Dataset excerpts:
* * * * * * *

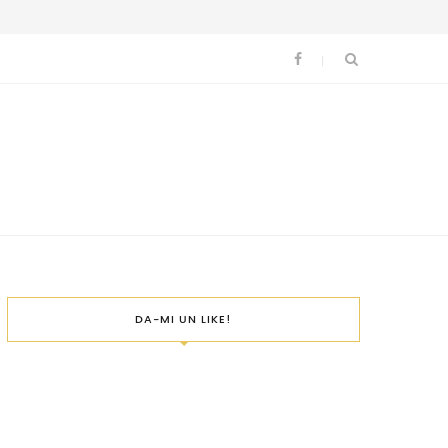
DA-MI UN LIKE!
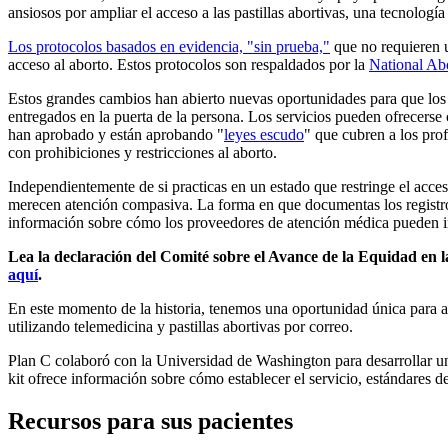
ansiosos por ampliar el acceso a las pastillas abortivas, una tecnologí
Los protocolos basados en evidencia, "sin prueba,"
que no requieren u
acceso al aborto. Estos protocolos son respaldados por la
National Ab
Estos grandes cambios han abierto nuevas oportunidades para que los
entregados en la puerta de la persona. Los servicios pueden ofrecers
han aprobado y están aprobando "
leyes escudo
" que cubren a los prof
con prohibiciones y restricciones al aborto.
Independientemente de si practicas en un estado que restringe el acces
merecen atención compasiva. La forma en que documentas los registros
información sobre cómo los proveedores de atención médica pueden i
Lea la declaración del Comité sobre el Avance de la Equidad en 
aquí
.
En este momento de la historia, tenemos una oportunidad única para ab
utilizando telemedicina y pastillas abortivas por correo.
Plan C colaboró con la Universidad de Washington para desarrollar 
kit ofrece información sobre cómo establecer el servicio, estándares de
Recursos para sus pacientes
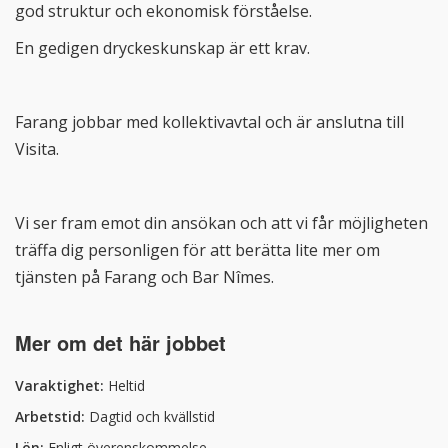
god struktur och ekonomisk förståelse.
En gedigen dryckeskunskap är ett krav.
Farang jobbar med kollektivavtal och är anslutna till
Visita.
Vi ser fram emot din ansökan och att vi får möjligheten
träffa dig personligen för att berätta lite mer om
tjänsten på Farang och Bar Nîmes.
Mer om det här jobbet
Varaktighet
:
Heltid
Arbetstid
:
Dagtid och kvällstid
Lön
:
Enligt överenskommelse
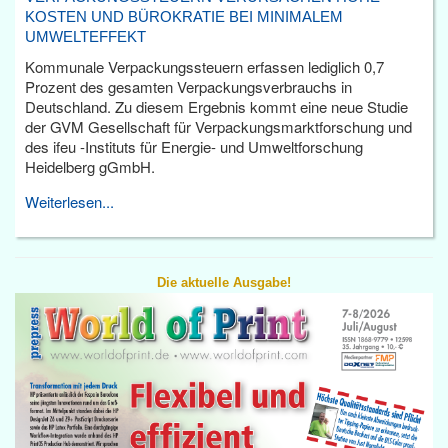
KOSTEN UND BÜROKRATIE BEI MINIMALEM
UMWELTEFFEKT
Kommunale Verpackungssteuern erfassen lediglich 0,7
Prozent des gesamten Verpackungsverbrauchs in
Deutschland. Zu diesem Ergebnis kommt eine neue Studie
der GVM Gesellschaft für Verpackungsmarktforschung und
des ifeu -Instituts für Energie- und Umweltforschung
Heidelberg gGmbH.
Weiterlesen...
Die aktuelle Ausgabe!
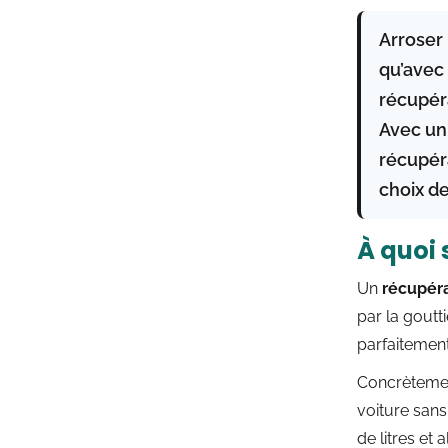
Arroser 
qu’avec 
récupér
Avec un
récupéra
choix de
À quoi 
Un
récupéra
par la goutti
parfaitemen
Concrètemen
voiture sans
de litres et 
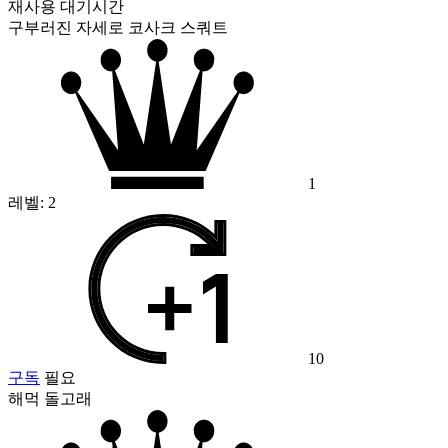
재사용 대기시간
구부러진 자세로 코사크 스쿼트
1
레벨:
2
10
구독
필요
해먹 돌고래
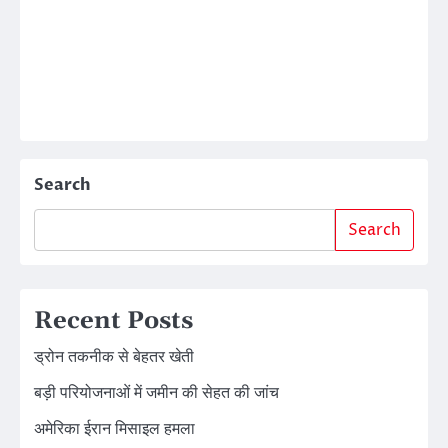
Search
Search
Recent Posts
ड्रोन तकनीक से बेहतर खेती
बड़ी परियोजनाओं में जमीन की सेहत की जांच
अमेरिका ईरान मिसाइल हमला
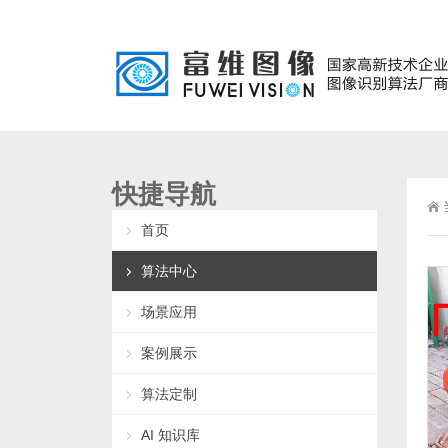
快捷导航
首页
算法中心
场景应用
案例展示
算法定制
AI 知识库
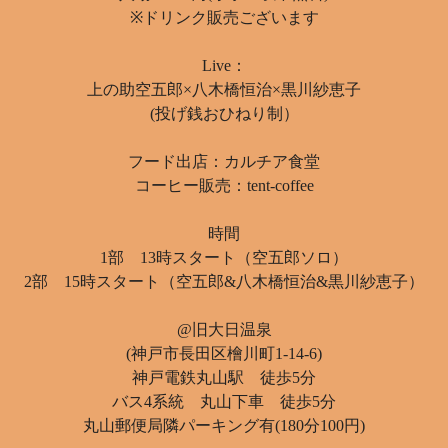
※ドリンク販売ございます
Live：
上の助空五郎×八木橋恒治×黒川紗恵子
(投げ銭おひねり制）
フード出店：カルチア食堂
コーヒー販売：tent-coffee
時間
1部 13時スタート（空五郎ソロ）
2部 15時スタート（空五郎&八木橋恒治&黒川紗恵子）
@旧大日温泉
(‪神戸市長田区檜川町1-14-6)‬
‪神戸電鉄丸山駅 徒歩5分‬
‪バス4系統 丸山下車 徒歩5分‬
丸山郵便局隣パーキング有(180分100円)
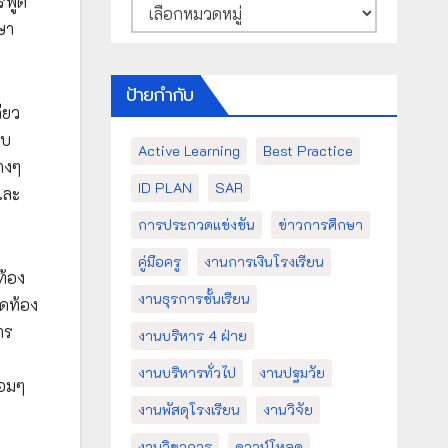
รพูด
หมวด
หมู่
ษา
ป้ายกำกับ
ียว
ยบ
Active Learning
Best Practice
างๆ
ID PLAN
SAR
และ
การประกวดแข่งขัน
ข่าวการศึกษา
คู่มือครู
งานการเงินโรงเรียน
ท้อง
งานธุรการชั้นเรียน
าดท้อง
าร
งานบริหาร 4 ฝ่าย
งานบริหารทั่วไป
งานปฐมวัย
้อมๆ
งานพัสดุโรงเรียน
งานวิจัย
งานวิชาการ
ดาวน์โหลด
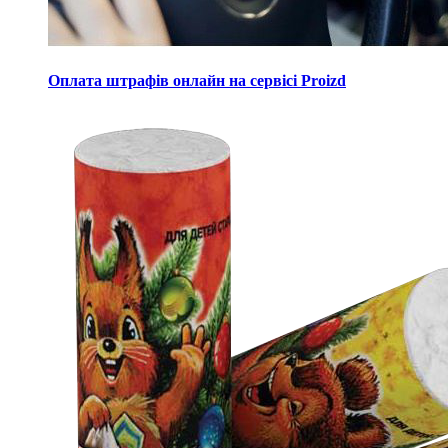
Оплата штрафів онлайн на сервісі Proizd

* * * * * * *

* How to complete this task:
Lines above with the string "cómo" need to be found and copied.

* Result:
información sobre cómo los proveedores de atención médica pueden i
kit ofrece información sobre cómo establecer el servicio, estándares de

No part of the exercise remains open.